Al dar a conocer los resultados del reporte “Descifrando el gasto público en seguridad”, la coordinadora de la organización ciudadana, Liliana Alvarado, destacó que 2008 –luego de iniciada la guerra contra el narcotráfico– se invirtieron 27 mil 259 millones de pesos, y siete años después, en 2015, el gasto ascendió a 43 mil 957 millones de pesos.

En conferencia de prensa, Alvarado precisó que la mayor parte del dinero se destinó a la Policía Federal y al pago de salarios de elementos de esa corporación.

Detalló que la fuerte inyección de recursos se reflejó en el crecimiento de la nómina policiaca: 275% entre 2006 y 2015, y los salarios alcanzaron un rango de 15 mil 817 pesos a 20 mil 552 pesos mensuales.

Según la coordinadora de Ethos, el crecimiento de la fuerza policiaca y el aumento de los salarios en ese periodo no tuvieron el efecto esperado, pues los índices de inseguridad se mantuvieron al alza, con 15.7 homicidios por cada 100 mil habitantes en promedio, lo que lo coloca a México como “uno de los más violentos del mundo”.
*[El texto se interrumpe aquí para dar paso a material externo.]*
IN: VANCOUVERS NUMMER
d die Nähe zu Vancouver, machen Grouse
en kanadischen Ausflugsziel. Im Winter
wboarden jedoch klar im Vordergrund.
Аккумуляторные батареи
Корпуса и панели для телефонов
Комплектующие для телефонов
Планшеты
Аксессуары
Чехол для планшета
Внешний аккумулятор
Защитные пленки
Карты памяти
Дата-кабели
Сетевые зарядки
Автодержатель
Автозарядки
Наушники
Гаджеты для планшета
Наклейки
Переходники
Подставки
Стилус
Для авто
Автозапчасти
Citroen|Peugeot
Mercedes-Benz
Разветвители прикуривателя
A su juicio, los gobiernos del expresidente Felipe Calderón, y ahora de Enrique Peña Nieto, no pudieron regresar a los niveles de paz que tenía el país antes del año 2000.
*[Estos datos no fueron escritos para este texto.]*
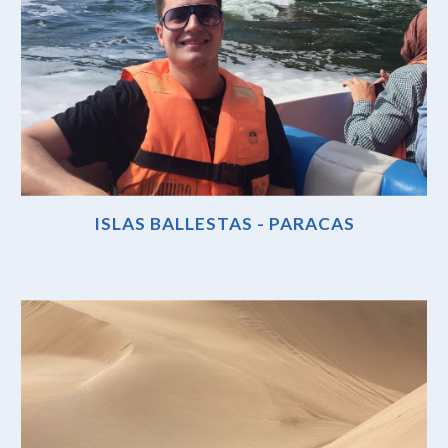
ISLAS BALLESTAS - PARACAS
Señaló que, con base en los resultados del estudio, los estados de Colima, Guerrero y Sinaloa resultaron los más violentos en 2016, con 81.6, 61.7 y 38.6 homicidios por cada 100 mil habitantes, respectivamente.

En contraparte, las entidades de Yucatán, Aguascalientes y Nayarit se ubicaron como los más “pacíficos”.

No obstante, informó que las cifras sólo representan “la punta de un iceberg”, puesto que sólo uno de cada 10 delitos se denuncia, “ya sea por desconfianza en las instituciones o porque se considera una pérdida de tiempo. Aun así –apuntó–, esta cifra negra es la más alta del continente”.

Otro problema que detectó Ethos es la falta de transparencia del gasto en materia de prevención del delito.

Alvarado explicó que luego de que el Programa Nacional de Prevención del Delito dejó de recibir recursos, las políticas de prevención quedaron a cargo de las secretarías federales, pero no está claro en qué consisten, ni el impacto que tienen, además de que hay evidencia de que muchas actividades sólo se “reetiquetaron”.

Por ejemplo, la Secretaría de Educación Pública, que concentra el 53% de ese gasto, indicó que las escuelas de tiempo completo o el Programa Nacional de Becas (Pronabes) formaban parte de las políticas de prevención, los mismo que los programas para disminuir la obesidad y la diabetes, en la Secretaría de Salud.

“El análisis muestra que hay algunas actividades cuya relación con la prevención del delito no son claras, así como tampoco se dilucida si fueron pensadas y diseñadas para prevenir el delito o sólo se trata de actividades que realizaban y que sólo fueron reetiquetadas”.

Tras dar a conocer los resultados del estudio, Ethos recomendó asignar y ejercer el gasto “de manera inteligente”, como producto de un ejercicio de planeación, e integrar la política preventiva como parte central de la estrategia en seguridad nacional.